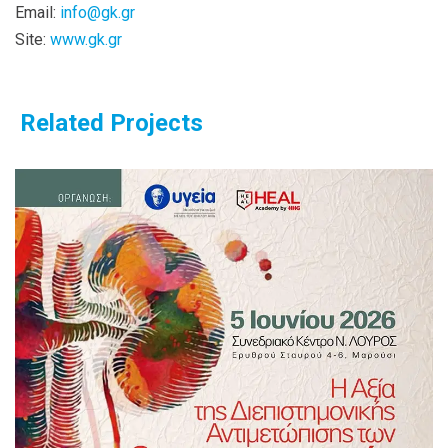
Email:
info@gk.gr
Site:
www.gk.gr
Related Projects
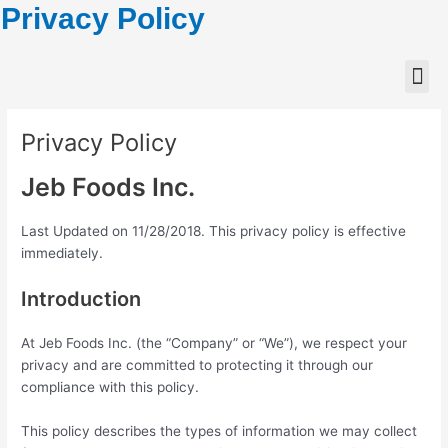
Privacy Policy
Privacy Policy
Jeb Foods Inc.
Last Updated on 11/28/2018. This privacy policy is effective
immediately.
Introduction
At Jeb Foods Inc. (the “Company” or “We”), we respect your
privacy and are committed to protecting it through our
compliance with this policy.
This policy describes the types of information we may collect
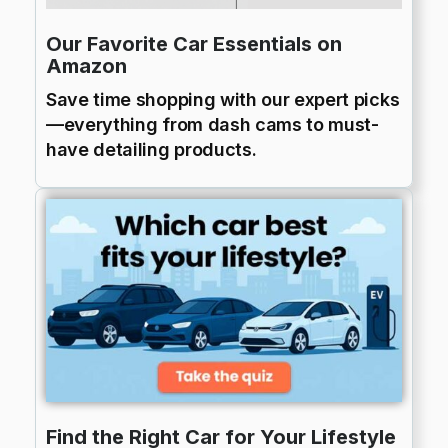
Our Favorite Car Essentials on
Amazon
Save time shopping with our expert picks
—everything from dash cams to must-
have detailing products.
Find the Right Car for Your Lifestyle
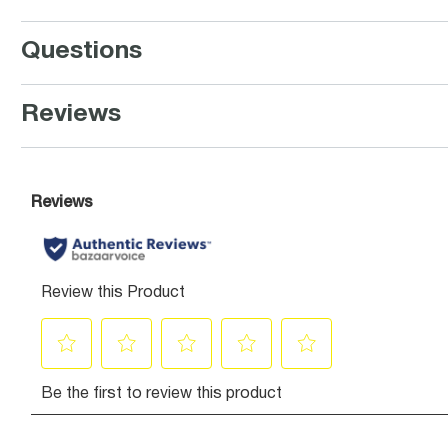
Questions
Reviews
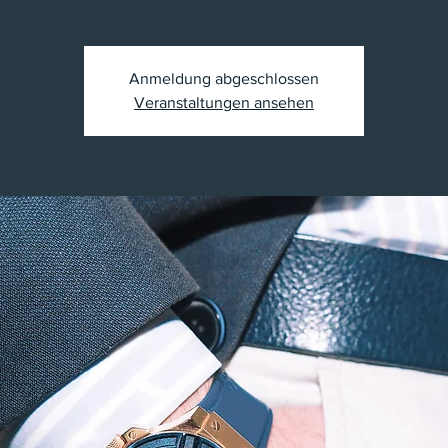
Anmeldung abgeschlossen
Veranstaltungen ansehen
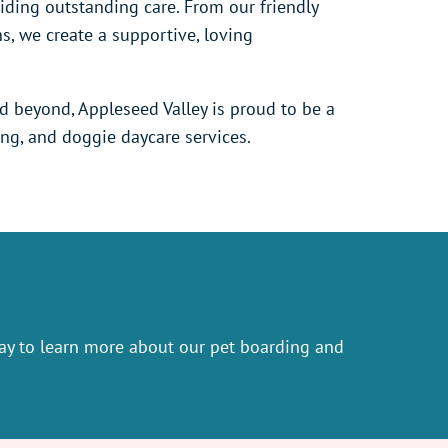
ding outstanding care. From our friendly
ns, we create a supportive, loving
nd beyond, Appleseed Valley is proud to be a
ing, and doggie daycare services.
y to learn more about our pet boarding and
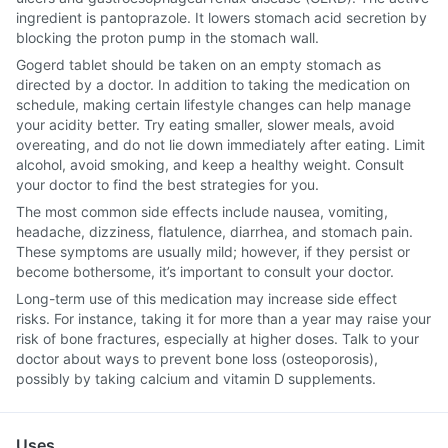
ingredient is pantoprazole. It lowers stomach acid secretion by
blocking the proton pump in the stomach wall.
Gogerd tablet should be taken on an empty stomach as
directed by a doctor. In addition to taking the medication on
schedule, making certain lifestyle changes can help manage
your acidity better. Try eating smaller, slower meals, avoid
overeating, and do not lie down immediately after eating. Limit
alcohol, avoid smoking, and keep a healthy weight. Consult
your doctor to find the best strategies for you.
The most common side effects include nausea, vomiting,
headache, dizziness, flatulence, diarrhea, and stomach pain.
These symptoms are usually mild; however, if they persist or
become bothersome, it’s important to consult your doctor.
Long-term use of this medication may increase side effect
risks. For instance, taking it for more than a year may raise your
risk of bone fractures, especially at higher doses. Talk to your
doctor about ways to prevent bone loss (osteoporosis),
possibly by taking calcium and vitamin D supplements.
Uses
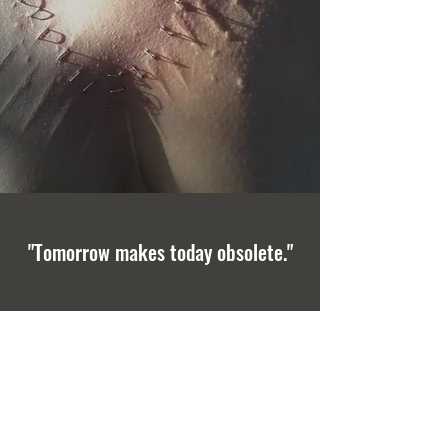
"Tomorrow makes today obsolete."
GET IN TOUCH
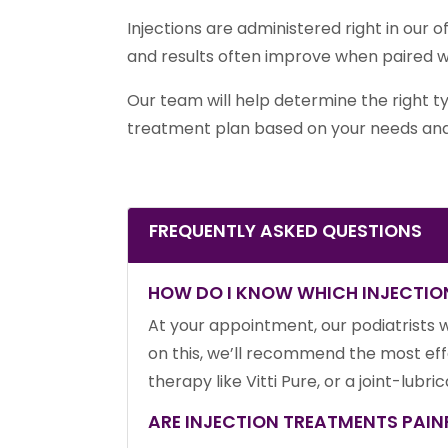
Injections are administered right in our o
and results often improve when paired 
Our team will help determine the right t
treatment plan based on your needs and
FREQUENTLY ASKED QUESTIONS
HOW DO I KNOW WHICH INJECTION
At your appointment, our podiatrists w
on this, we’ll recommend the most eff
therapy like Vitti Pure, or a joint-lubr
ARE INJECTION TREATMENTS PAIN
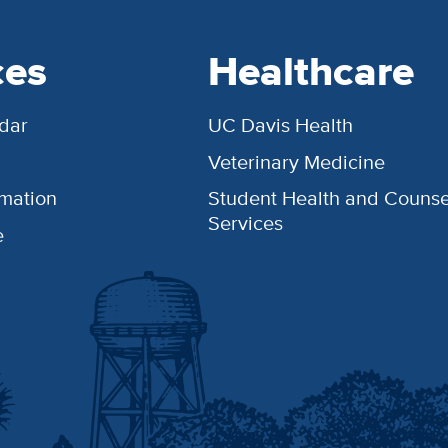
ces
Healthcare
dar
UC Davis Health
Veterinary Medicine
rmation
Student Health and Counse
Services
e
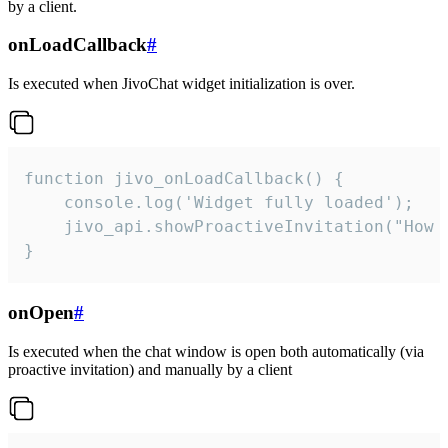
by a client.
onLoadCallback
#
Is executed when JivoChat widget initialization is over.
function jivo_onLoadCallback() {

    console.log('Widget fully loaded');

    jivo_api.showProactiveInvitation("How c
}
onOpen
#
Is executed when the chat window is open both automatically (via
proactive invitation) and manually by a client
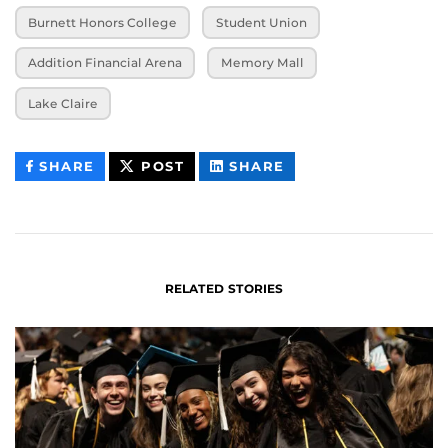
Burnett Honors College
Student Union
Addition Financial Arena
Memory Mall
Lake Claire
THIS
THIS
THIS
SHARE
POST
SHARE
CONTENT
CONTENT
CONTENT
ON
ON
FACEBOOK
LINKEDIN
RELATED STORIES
..........
EXERCISE DIRECTIONS:
Would you return the whole listing exactly, without the pictures?

OUTPUT FOR THIS TASK:
Email:
info@gk.gr
Site:
www.gk.gr
Related Projects
Privacy Policy
Privacy Policy
Jeb Foods Inc.
Last Updated on 11/28/2018. This privacy policy is effective
immediately.
Introduction
At Jeb Foods Inc. (the “Company” or “We”), we respect your
privacy and are committed to protecting it through our
compliance with this policy.
This policy describes the types of information we may collect
Our Favorite Car Essentials on
Amazon
Save time shopping with our expert picks
—everything from dash cams to must-
have detailing products.
Find the Right Car for Your Lifestyle
Questions
Reviews
Anmeldung abgeschlossen
Veranstaltungen ansehen
ding outstanding care. From our friendly
ns, we create a supportive, loving
nd beyond, Appleseed Valley is proud to be a
ing, and doggie daycare services.
y to learn more about our pet boarding and
ingredient is pantoprazole. It lowers stomach acid secretion by
blocking the proton pump in the stomach wall.
Gogerd tablet should be taken on an empty stomach as
directed by a doctor. In addition to taking the medication on
schedule, making certain lifestyle changes can help manage
your acidity better. Try eating smaller, slower meals, avoid
overeating, and do not lie down immediately after eating. Limit
alcohol, avoid smoking, and keep a healthy weight. Consult
your doctor to find the best strategies for you.
The most common side effects include nausea, vomiting,
headache, dizziness, flatulence, diarrhea, and stomach pain.
These symptoms are usually mild; however, if they persist or
become bothersome, it’s important to consult your doctor.
Long-term use of this medication may increase side effect
risks. For instance, taking it for more than a year may raise your
risk of bone fractures, especially at higher doses. Talk to your
doctor about ways to prevent bone loss (osteoporosis),
possibly by taking calcium and vitamin D supplements.
Uses
"Tomorrow makes today obsolete."
GET IN TOUCH
Injections are administered right in our o
and results often improve when paired 
Our team will help determine the right t
treatment plan based on your needs and
FREQUENTLY ASKED QUESTIONS
HOW DO I KNOW WHICH INJECTION
At your appointment, our podiatrists w
on this, we’ll recommend the most eff
therapy like Vitti Pure, or a joint-lubr
ARE INJECTION TREATMENTS PAIN
ces
Healthcare
dar
UC Davis Health
Veterinary Medicine
rmation
Student Health and Counse
Services
e
by a client.
onLoadCallback
#
Is executed when JivoChat widget initialization is over.
function jivo_onLoadCallback() {

    console.log('Widget fully loaded');

    jivo_api.showProactiveInvitation("How c
}
onOpen
#
Is executed when the chat window is open both automatically (via
proactive invitation) and manually by a client
Burnett Honors College
Student Union
Addition Financial Arena
Memory Mall
Lake Claire
THIS
THIS
THIS
SHARE
POST
SHARE
CONTENT
CONTENT
CONTENT
ON
ON
FACEBOOK
LINKEDIN
RELATED STORIES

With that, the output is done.